A stock analyst (FA-002) needs to know the following every time they start an analysis:
- Current US market trends (VIX, SPX)
- US Dollar strength (DXY)
- Global risk appetite (BTC)
- Several key A-share indices
If the analyst had to manually fetch data from Yahoo Finance, Sina, and AkShare before every analysis, it would be terribly inefficient.
So we built an automated macro data collection system to let analysts just query the database, without worrying about where the data comes from.
Requirements Analysis
Why Real-Time Data
Macro indicators are the barometer of market sentiment.
When VIX (Fear Index) jumps from 15 to 25, what happens to tech stocks? The analytical logic for the same stock can completely change.
That’s why data timeliness is critical. Our targets:
- Collection latency < 3 seconds (from data source to our database)

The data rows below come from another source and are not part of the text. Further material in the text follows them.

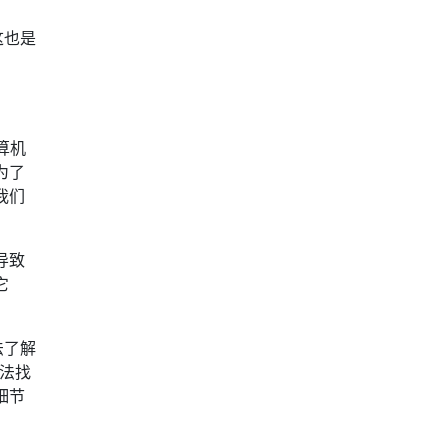
这也是
算机
为了
我们
导致
它
法了解
无法找
细节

- Update frequency every 30 minutes (sufficient to cover trading hours)
- Data completeness > 99.5% (at least one data source succeeds)
Markets Covered
The global markets we track:
| Market | Code | Data Source Priority | Target Latency |
|---|---|---|---|
| US Equities | SPX, IXIC, DJI | yfinance | < 3s |
| US Bonds | US10Y | yfinance | < 3s |
| US Dollar | DXY | yfinance | < 3s |
| Dollar Fear | VIX | yfinance | < 3s |
| A-shares | SH, SZ, CYB | AkShare/Sina | < 2s |
| Hong Kong | HSI, HSTECH | AkShare/Sina | < 5s |
| Forex | USDCNY, USDJPY | yfinance | < 3s |
| Crypto | BTC, ETH | yfinance/Binance | < 2s |
| Commodities | GOLD, OIL | yfinance/AkShare | < 3s |
Multi-Source Fallback Design
The biggest challenge isn’t any single data source—it’s that none of them are completely reliable.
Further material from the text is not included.